Instacart, the popular grocery-delivery app, continues to face challenges as Wall Street analysts advise against buying its shares. Gordon Haskett's Robert Mollins recently started coverage of Instacart with a hold rating and a stock price target of $31, just $1 higher than the company's initial public offering price.
Three other analysts surveyed by FactSet have also given neutral ratings to Instacart. It is worth noting that none of these analysts are affiliated with the 20 underwriters of the IPO.
The stock has experienced a 6.1% decrease in midday trading, reaching its lowest closing price since going public on September 19. This marks the fifth consecutive close below the $30 IPO price.
Expert Insights: Doubts Surround Instacart's Future Despite Price Drop.
Rollins from Gordon Haskett is cautious about Instacart for several reasons. He questions whether the adoption of online grocery delivery will continue to rise, especially as consumers become more cautious about their spending habits.
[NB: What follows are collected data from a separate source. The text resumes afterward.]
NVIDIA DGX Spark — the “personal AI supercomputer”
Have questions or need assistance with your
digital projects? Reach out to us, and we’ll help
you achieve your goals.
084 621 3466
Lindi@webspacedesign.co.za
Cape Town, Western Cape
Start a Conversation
Online Grocery Delivery Demand Declining, Raises Concerns for Instacart
According to recent survey data, consumer demand for online grocery delivery has significantly decreased in recent months, though not as much as initially predicted. Analysts suggest that this decline is relative to the high demand experienced between 2020 and 2022.
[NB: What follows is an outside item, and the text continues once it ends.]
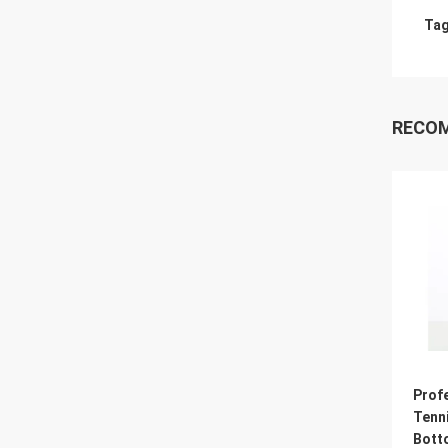
Tag
RECO
Prof
Tenni
Bott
However, there are other concerns for Instacart. One major worry is the growing competition in the market. Instacart already holds a portion of the market share, but this encroachment from rival companies could pose a significant risk.
While Instacart is projected to slightly outperform its competitors in terms of profit margins, there are still several risks in play. Analysts argue that there are not enough catalysts to excite investors about the company's current valuation discount.
Currently, Instacart holds a market capitalization of $7.71 billion. This is notably lower than its IPO valuation, which was around $10.2 billion.
Since its initial closing price at $33.70, which was 12.3% higher than its IPO price, the stock has seen a significant decline of 17.3%. Comparatively, the Renaissance IPO ETF IPO only experienced a minor decrease of 0.7%, and the S&P 500 index declined by 3.5% during the same period.